Zechel David L, Boraston Alisdair B, Gloster Tracey, Boraston Catherine M, Macdonald James M, Tilbrook D Matthew G, Stick Robert V, Davies Gideon J
Structural Biology Laboratory, Department of Chemistry, University of York, Heslington, York YO10 5YW, United Kingdom.
J Am Chem Soc. 2003 Nov 26;125(47):14313-23. doi: 10.1021/ja036833h.

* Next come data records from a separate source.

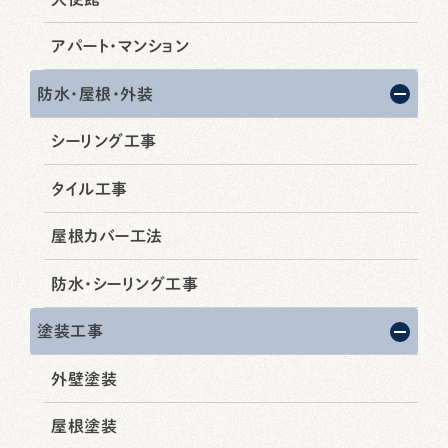
アパート・マンション
防水・屋根・外装
シーリング工事
タイル工事
屋根カバー工法
防水・シーリング工事
塗装工事
外壁塗装
屋根塗装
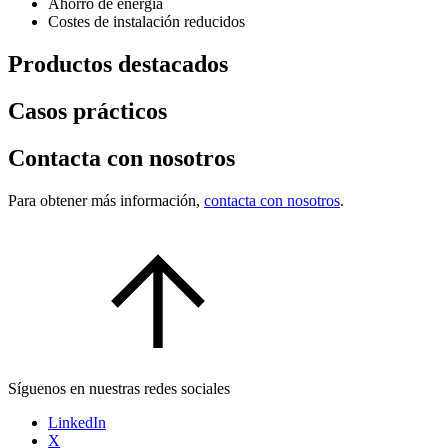
Ahorro de energía
Costes de instalación reducidos
Productos destacados
Casos prácticos
Contacta con nosotros
Para obtener más información,
contacta con nosotros
.
Síguenos en nuestras redes sociales
LinkedIn
X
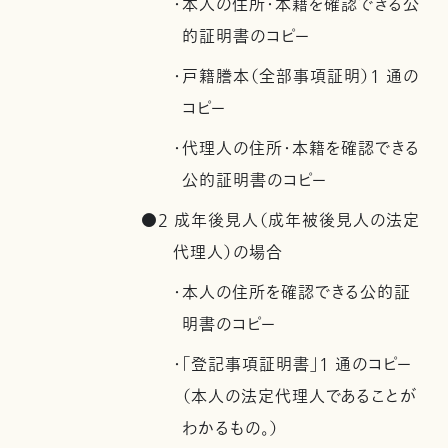
・本人の住所・本籍を確認できる公
的証明書のコピー
・戸籍謄本（全部事項証明）1 通の
コピー
・代理人の住所・本籍を確認できる
公的証明書のコピー
●2 成年後見人（成年被後見人の法定
代理人）の場合
・本人の住所を確認できる公的証
明書のコピー
・「登記事項証明書」1 通のコピー
（本人の法定代理人であることが
わかるもの。）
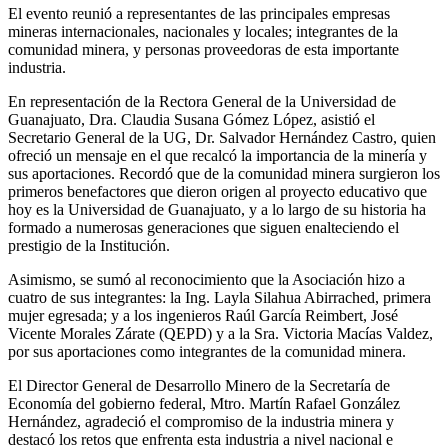
El evento reunió a representantes de las principales empresas
mineras internacionales, nacionales y locales; integrantes de la
comunidad minera, y personas proveedoras de esta importante
industria.
En representación de la Rectora General de la Universidad de
Guanajuato, Dra. Claudia Susana Gómez López, asistió el
Secretario General de la UG, Dr. Salvador Hernández Castro, quien
ofreció un mensaje en el que recalcó la importancia de la minería y
sus aportaciones. Recordó que de la comunidad minera surgieron los
primeros benefactores que dieron origen al proyecto educativo que
hoy es la Universidad de Guanajuato, y a lo largo de su historia ha
formado a numerosas generaciones que siguen enalteciendo el
prestigio de la Institución.
Asimismo, se sumó al reconocimiento que la Asociación hizo a
cuatro de sus integrantes: la Ing. Layla Silahua Abirrached, primera
mujer egresada; y a los ingenieros Raúl García Reimbert, José
Vicente Morales Zárate (QEPD) y a la Sra. Victoria Macías Valdez,
por sus aportaciones como integrantes de la comunidad minera.
El Director General de Desarrollo Minero de la Secretaría de
Economía del gobierno federal, Mtro. Martín Rafael González
Hernández, agradeció el compromiso de la industria minera y
destacó los retos que enfrenta esta industria a nivel nacional e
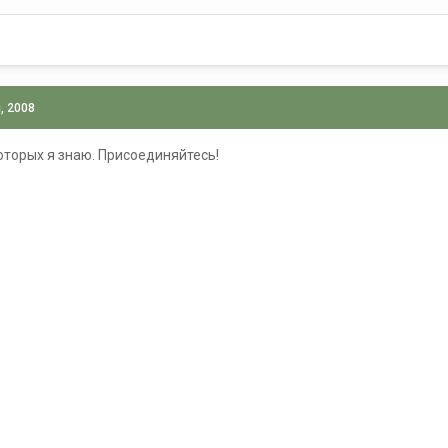
, 2008
которых я знаю. Присоединяйтесь!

The design and synthesis of transition-state mimics reflects the growing need both to understand enzymatic catalysis and to influence strategies for therapeutic intervention. Iminosugars are among the most potent inhibitors of glycosidases. Here, the binding of 1-deoxynojirimycin and (+)-isofagomine to the "family GH-1" beta-glucosidase of Thermotoga maritima is investigated by kinetic analysis, isothermal titration calorimetry, and X-ray crystallography. The binding of both of these iminosugar inhibitors is driven by a large and favorable enthalpy. The greater inhibitory power of isofagomine, relative to 1-deoxynojirimycin, however, resides in its significantly more favorable entropy; indeed the differing thermodynamic signatures of these inhibitors are further highlighted by the markedly different heat capacity values for binding. The pH dependence of catalysis and of inhibition suggests that the inhibitory species are protonated inhibitors bound to enzymes whose acid/base and nucleophile are ionized, while calorimetry indicates that one proton is released from the enzyme upon binding at the pH optimum of catalysis (pH 5.8). Given that these results contradict earlier proposals that the binding of racemic isofagomine to sweet almond beta-glucosidase was entropically driven (Bülow, A. et al. J. Am. Chem. Soc. 2000, 122, 8567-8568), we reinvestigated the binding of 1-deoxynojirimycin and isofagomine to the sweet almond enzyme. Calorimetry confirms that the binding of isofagomine to sweet almond beta-glucosidases is, as observed for the T. maritima enzyme, driven by a large favorable enthalpy. The crystallographic structures of the native T. maritima beta-glucosidase, and its complexes with isofagomine and 1-deoxynojirimycin, all at approximately 2.1 A resolution, reveal that additional ordering of bound solvent may present an entropic penalty to 1-deoxynojirimycin binding that does not penalize isofagomine.
过渡态模拟物的设计与合成反映出人们对于理解酶催化作用以及影响治疗干预策略的需求日益增长。亚氨基糖是糖苷酶最有效的抑制剂之一。在此,通过动力学分析、等温滴定量热法和X射线晶体学研究了1-脱氧野尻霉素和(+)-异法戈明与嗜热栖热菌“GH-1家族”β-葡萄糖苷酶的结合情况。这两种亚氨基糖抑制剂的结合均由较大的有利焓驱动。然而,相对于1-脱氧野尻霉素,异法戈明更强的抑制能力在于其显著更有利的熵;实际上,这些抑制剂不同的热力学特征通过结合时明显不同的热容值得到了进一步凸显。催化和抑制的pH依赖性表明,抑制性物种是与酸/碱和亲核试剂已电离的酶结合的质子化抑制剂,而量热法表明在催化的最适pH(pH 5.8)下结合时,酶会释放出一个质子。鉴于这些结果与早期关于外消旋异法戈明与甜杏仁β-葡萄糖苷酶的结合是由熵驱动的提议相矛盾(比洛,A.等人,《美国化学会志》,2000年,122卷,8567 - 8568页),我们重新研究了1-脱氧野尻霉素和异法戈明与甜杏仁酶的结合。量热法证实,如同在嗜热栖热菌酶中观察到的那样,异法戈明与甜杏仁β-葡萄糖苷酶的结合是由较大的有利焓驱动的。嗜热栖热菌天然β-葡萄糖苷酶及其与异法戈明和1-脱氧野尻霉素的复合物的晶体结构,分辨率均约为2.1埃,结果表明,结合溶剂的额外有序排列可能会给1-脱氧野尻霉素的结合带来熵罚,而异法戈明则不受此影响。